Abbaye de Daoulas. Les Berbères s'exposent
L'exposition « Berbères, de rives en rêves » commence aujourd'hui à l'abbaye de Daoulas. Plus de trois cents pièces sont présentées.
Les Berbères sont les invités de l'Abbaye de Daoulas qui les accueille jusqu'au 4 janvier prochain à travers une exposition. Celle-ci essaie de cerner ce qui fait l'identité de ce peuple.
La scénographie d'Alexandre Fruh, les interviews et projections accompagnent un cheminement dont Hacène Larbi a eu en charge la dimension musicale.
Plus de trois cents objets jalonnent le parcours, certains très étonnants comme ce coffre kabyle de plus de deux mètres de long. « C'était le seul meuble dans l'espace domestique traditionnel », explique Mireille Jacotin, du musée des civilisations de l'Europe et de la Méditerranée, à Marseille, et commissaire scientifique de l'exposition. Les vêtements de femme y étaient rangés mais, sous le couvercle, une logette accueillait bijoux et... armes.

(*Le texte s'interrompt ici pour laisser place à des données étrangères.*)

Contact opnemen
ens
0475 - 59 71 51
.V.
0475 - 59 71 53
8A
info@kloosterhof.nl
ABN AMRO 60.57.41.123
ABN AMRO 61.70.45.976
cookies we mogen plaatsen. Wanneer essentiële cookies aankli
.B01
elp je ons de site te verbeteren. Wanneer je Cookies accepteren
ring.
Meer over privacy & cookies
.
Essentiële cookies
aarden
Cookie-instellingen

Accroché dans l'entrée, un tableau de Sheffer, représente saint Augustin (354-430), berbère d'origine, habillé en romain. Clin d'oeil : l'abbaye de Daoulas a été longtemps occupée par les chanoines de l'ordre de Saint-Augustin.
Tatouages
Des poteries, un art féminin, modelées à la main, sont présentées. Certains motifs sont censés avoir des vertus, comme d'éloigner le « mauvais oeil ». Une belle cape de berger est déployée, tissée d'un seul tenant. Les bijoux, fibules, colliers sont superbes, en argent, avec des émaux, du corail, de l'ébène, et, parfois, de quoi loger du parfum.

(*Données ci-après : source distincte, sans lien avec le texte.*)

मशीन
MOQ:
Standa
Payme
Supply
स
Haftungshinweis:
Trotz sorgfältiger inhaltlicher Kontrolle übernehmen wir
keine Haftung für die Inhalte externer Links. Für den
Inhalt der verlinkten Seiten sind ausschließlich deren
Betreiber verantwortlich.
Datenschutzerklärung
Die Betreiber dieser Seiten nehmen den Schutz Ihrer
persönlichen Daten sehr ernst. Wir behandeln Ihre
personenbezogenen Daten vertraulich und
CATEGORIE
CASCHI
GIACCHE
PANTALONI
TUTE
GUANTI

Étonnant aussi : le travail de retranscription réalisé par un médecin, Ernest Gaubert, dans les années 1930, qui a pu voir les tatouages en henné, sur le corps des femmes, des motifs de fertilité pour certains.

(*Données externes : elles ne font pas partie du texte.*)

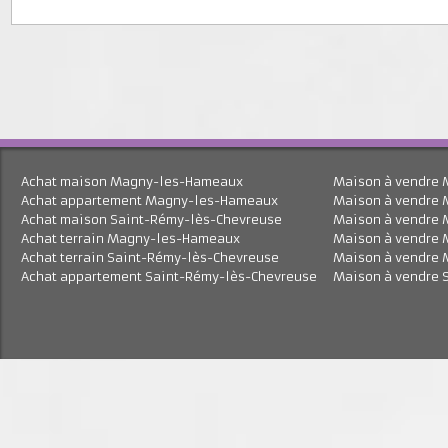
J'accepte le traitement de mes données personnell
En savoir plus
Achat maison Magny-les-Hameaux
Maison à vend
Achat appartement Magny-les-Hameaux
Maison à vend
Achat maison Saint-Rémy-lès-Chevreuse
Maison à vend
Achat terrain Magny-les-Hameaux
Maison à vend
Achat terrain Saint-Rémy-lès-Chevreuse
Maison à vend
Achat appartement Saint-Rémy-lès-Chevreuse
Maison à vend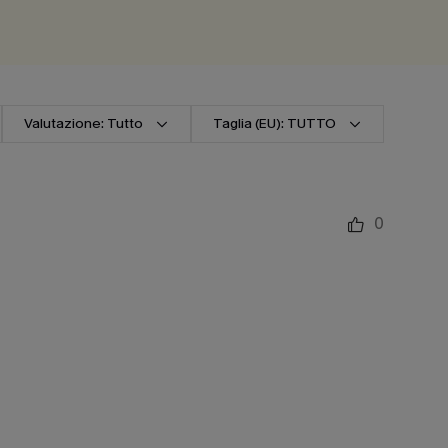
Valutazione: Tutto
Taglia (EU): TUTTO
0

L'exposition, coordonnée par Marianne Dilasser, par se prolonge en s'appuyant sur des grandes figures de la culture berbère, comme l'écrivain Kateb Yacine, la chanteuse Taos Amrouche, ou encore Slimane Azem, disque d'or 1970, et Idir, en 2004. Avec, à l'appui, documents, affiches et pochettes de disques. Des jardins temporaires, de teintures, de tisanes, de cuisine (le couscous est berbère), une oasis même, ont été créés dans la cour. Rencontres musicales et ateliers pour enfants jalonneront cette exposition qui se terminera le 4 janvier prochain.
Pratique
Tous les jours de 10 h à 18 h 30 (fermeture des caisses à 17 h 30). Plein tarif : 6 € ; 4 € pour les étudiants et demandeurs d'emploi. 3 € pour les 10-18 ans. Gratuit en dessous.